If such an institution were to emerge, this would be an enabler for the insurance industry. These risk ratings would be only one factor for the insurer, perhaps combined with those cyber risk ratings, a company’s claims history and a retention factor. To really bring this to life, however, first on an insurer’s list must be talent. Insuring the risk posed by AI requires a blend of experienced insurance experts and technologists that deeply understand where tech can go wrong. Neither group can facilitate the development of this line of business on its own.
What role will governments play in controlling the development of AI? Will they become more interventionist or leave it to those companies that understand the tech best? Mandatory insurance seems excessive at this stage, and not every piece of AI software needs to be insured. For example, if the output is a recommendation that is reviewed by a human before being acted upon, that’s a very different risk than an algorithm permitted to act and make decisions alone in real time.
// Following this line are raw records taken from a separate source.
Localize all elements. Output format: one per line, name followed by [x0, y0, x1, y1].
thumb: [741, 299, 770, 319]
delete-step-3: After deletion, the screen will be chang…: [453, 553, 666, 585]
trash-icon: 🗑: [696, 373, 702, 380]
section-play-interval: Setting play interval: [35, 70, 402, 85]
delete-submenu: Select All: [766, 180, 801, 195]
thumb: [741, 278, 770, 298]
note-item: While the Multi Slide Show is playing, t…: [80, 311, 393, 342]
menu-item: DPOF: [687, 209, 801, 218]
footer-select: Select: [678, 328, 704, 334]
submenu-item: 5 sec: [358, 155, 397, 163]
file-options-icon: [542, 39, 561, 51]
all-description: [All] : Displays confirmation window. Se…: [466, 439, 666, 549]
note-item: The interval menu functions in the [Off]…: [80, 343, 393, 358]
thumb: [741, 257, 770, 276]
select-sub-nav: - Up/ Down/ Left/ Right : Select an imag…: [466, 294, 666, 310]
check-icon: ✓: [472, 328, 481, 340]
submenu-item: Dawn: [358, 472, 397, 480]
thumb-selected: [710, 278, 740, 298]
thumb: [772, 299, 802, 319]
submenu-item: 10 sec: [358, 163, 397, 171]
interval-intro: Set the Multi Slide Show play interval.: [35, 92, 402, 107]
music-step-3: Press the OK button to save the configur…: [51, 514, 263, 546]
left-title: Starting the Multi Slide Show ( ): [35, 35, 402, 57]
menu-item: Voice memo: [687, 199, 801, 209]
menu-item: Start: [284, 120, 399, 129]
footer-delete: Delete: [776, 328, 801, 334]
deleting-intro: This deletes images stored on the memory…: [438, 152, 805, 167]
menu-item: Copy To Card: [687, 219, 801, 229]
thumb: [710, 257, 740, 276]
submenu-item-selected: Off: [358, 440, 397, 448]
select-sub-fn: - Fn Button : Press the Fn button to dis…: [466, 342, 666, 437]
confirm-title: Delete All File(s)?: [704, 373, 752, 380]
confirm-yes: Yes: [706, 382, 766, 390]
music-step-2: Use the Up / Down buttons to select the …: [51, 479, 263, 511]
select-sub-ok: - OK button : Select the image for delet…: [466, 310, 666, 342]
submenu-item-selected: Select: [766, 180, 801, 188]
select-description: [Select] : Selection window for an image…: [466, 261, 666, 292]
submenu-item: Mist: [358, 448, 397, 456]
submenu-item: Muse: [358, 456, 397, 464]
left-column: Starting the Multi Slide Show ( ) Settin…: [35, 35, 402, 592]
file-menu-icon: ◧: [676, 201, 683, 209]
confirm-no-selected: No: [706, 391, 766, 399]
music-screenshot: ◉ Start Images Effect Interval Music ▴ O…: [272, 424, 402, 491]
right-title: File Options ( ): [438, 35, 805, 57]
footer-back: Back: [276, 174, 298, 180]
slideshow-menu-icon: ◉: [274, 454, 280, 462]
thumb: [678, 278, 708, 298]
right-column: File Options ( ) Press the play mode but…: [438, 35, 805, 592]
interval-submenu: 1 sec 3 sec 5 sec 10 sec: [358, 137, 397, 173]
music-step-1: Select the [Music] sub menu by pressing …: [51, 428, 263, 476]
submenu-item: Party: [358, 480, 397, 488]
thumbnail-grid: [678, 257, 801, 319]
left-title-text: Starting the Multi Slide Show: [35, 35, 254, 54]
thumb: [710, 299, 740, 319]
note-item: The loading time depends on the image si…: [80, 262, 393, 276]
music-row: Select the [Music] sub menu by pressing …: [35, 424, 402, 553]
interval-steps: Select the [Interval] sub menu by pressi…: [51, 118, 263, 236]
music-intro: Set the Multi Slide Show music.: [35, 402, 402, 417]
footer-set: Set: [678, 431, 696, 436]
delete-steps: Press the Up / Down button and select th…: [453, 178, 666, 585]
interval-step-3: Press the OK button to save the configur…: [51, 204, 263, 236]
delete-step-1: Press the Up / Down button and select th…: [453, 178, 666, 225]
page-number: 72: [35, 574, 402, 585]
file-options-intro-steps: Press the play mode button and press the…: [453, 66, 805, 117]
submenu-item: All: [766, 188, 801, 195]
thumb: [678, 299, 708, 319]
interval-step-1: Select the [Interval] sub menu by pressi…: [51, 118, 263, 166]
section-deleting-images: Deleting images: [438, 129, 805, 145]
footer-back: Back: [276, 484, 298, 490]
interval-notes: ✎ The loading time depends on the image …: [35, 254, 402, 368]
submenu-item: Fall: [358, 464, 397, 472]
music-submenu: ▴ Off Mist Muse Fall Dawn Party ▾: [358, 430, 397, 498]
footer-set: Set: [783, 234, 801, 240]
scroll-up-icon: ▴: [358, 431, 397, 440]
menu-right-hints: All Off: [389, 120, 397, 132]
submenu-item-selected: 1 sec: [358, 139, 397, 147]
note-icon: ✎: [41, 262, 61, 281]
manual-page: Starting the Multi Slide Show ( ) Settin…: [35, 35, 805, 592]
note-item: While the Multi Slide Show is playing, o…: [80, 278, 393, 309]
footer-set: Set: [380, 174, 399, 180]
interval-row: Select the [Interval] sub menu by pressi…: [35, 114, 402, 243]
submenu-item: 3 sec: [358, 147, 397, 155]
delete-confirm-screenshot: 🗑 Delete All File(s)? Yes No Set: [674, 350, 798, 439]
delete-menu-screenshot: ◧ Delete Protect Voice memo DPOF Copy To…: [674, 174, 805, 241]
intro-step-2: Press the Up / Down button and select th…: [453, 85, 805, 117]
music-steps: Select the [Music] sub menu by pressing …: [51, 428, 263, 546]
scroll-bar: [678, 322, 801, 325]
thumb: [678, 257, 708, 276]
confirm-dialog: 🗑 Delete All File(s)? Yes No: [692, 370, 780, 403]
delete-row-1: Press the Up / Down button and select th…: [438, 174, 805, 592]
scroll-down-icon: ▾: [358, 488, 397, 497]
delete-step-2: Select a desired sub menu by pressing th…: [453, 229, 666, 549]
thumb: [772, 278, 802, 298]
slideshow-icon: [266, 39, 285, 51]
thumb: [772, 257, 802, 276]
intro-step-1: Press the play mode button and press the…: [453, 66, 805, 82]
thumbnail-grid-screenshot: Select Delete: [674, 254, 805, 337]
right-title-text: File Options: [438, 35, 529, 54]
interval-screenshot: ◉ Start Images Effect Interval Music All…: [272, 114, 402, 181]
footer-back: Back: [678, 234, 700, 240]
However, the European Union has obligatory insurance on its radar. In the 2019 report “Liability for AI,” it was stated that “the more frequent or severe potential harm resulting from emerging digital technology, and the less likely the operator is able to indemnify victims individually, the more suitable mandatory liability insurance for such risks may be.”
If insurers were able to develop some confidence around accurately pricing the risk posed by AI, a mix of interesting questions emerge. If the risk associated with AI is insured, would it encourage tech companies to take more risk? Does the overall level of risk become uninsurable, or is it even affordable? How would it be distributed?
One option would be embedded insurance through platforms like AWS and Azure, with premiums calculated automatically based upon usage. The risk could be repackaged into ILS-like securities, too, either on a company-by-company basis or into a diversified portfolio. There is also the question of monitoring, as AI isn’t just about the implementation of fixed, human-designed algorithms. Machine learning involves the creation and updating of its own algorithms. Just like insurers offering telematics to young drivers, should insurers have APIs to monitor a model’s performance—as well as accuracy and drift over time—at all times of the day…and night?
We have really only just begun scratching the surface of what AI can do, but the flip side of that is that we have only just begun to understand the risk of these models and their outputs. The pace at which this space is developing is remarkable, but as usual, the insurance industry will need to be at the forefront of figuring out how to manage the risk involved.
It’s time for insurers to figure out if they want to cover these risks before they find out that they were covering them all along.